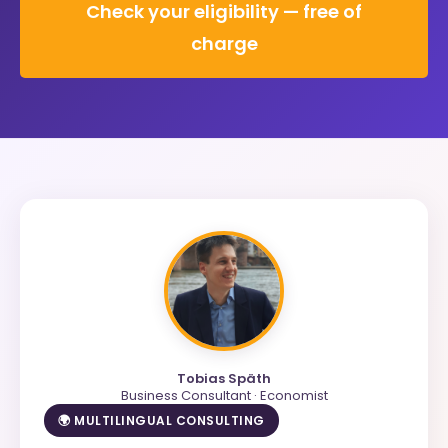
Check your eligibility — free of
charge
Tobias Späth
Business Consultant · Economist
🌍 MULTILINGUAL CONSULTING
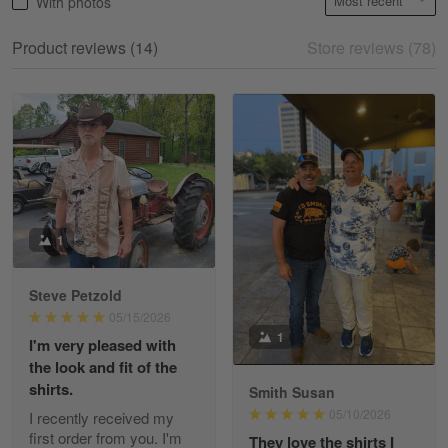
With photos
May 18
My experience
Product reviews (14)
Store reviews (78)
Reply from Gearvet
May 18
Read more
William
May 8
I received my order from Gearvet and I…
1
Reply from Gearvet
May 88
Steve Petzold
Read more
05/15/2026
1
I'm very pleased with
the look and fit of the
shirts.
Smith Susan
George Justice
05/10/2026
I recently received my
Apr 30
first order from you. I'm
They love the shirts I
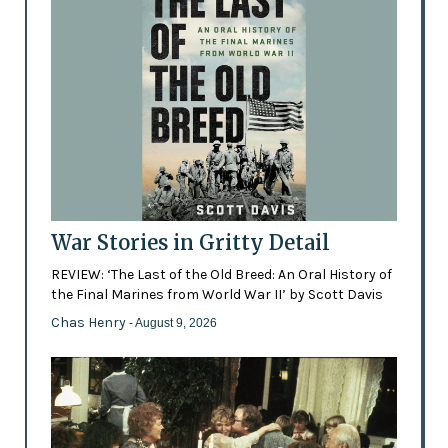
War Stories in Gritty Detail
REVIEW: ‘The Last of the Old Breed: An Oral History of
the Final Marines from World War II’ by Scott Davis
Chas Henry
- August 9, 2026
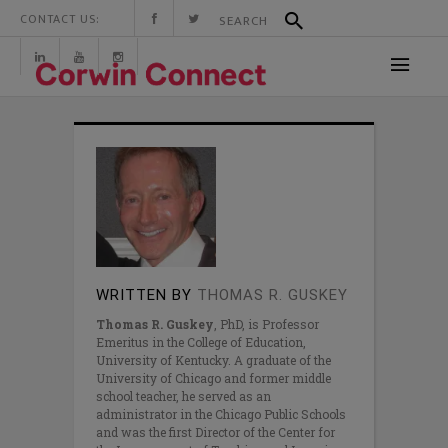
CONTACT US:
WRITTEN BY
THOMAS R. GUSKEY
Thomas R. Guskey
, PhD, is Professor
Emeritus in the College of Education,
University of Kentucky. A graduate of the
University of Chicago and former middle
school teacher, he served as an
administrator in the Chicago Public Schools
and was the first Director of the Center for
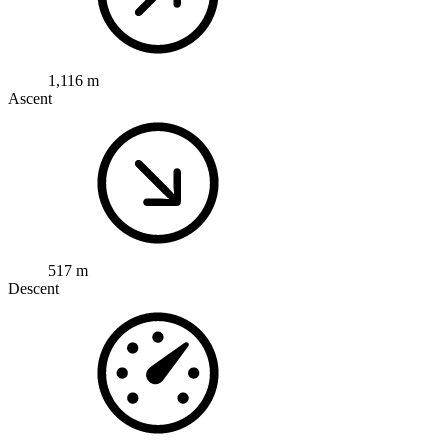
1,116 m
Ascent
517 m
Descent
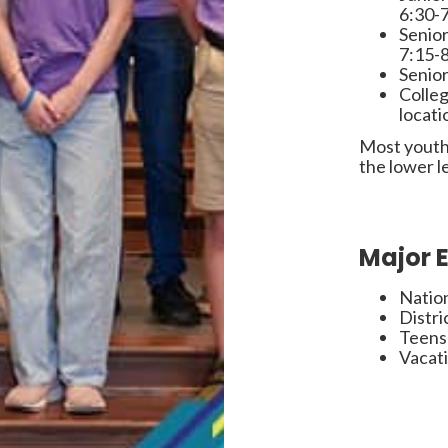
6:30-
Senior
7:15-
Senior
Colleg
locati
Most youth
the lower l
Major 
Natio
Distri
Teens
Vacati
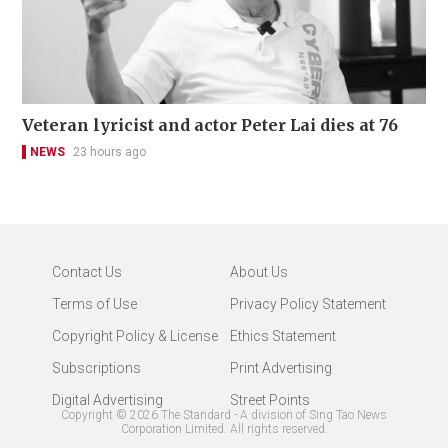
Veteran lyricist and actor Peter Lai dies at 76
NEWS
23 hours ago
Contact Us
About Us
Terms of Use
Privacy Policy Statement
Copyright Policy & License
Ethics Statement
Subscriptions
Print Advertising
Digital Advertising
Street Points
Copyright ©
2026
The Standard - A division of Sing Tao News
Corporation Limited. All rights reserved.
##########
What you are asked to do |
The output should consist of every entry above, printed exactly, with the images removed.

Answer to the problem |
Check your eligibility — free of
charge
Tobias Späth
Business Consultant · Economist
🌍 MULTILINGUAL CONSULTING
With photos
May 18
My experience
Product reviews (14)
Store reviews (78)
Reply from Gearvet
May 18
Read more
William
May 8
I received my order from Gearvet and I…
1
Reply from Gearvet
May 88
Steve Petzold
Read more
05/15/2026
1
I'm very pleased with
the look and fit of the
shirts.
Smith Susan
George Justice
05/10/2026
I recently received my
Apr 30
first order from you. I'm
They love the shirts I
War Stories in Gritty Detail
REVIEW: ‘The Last of the Old Breed: An Oral History of
the Final Marines from World War II’ by Scott Davis
Chas Henry
- August 9, 2026
CONTACT US:
WRITTEN BY
THOMAS R. GUSKEY
Thomas R. Guskey
, PhD, is Professor
Emeritus in the College of Education,
University of Kentucky. A graduate of the
University of Chicago and former middle
school teacher, he served as an
administrator in the Chicago Public Schools
and was the first Director of the Center for
1,116 m
Ascent
517 m
Descent
6:30-
Senior
7:15-
Senior
Colleg
locati
Most youth
the lower l
Major 
Natio
Distri
Teens
Vacati
Veteran lyricist and actor Peter Lai dies at 76
NEWS
23 hours ago
Contact Us
About Us
Terms of Use
Privacy Policy Statement
Copyright Policy & License
Ethics Statement
Subscriptions
Print Advertising
Digital Advertising
Street Points
Copyright ©
2026
The Standard - A division of Sing Tao News
Corporation Limited. All rights reserved.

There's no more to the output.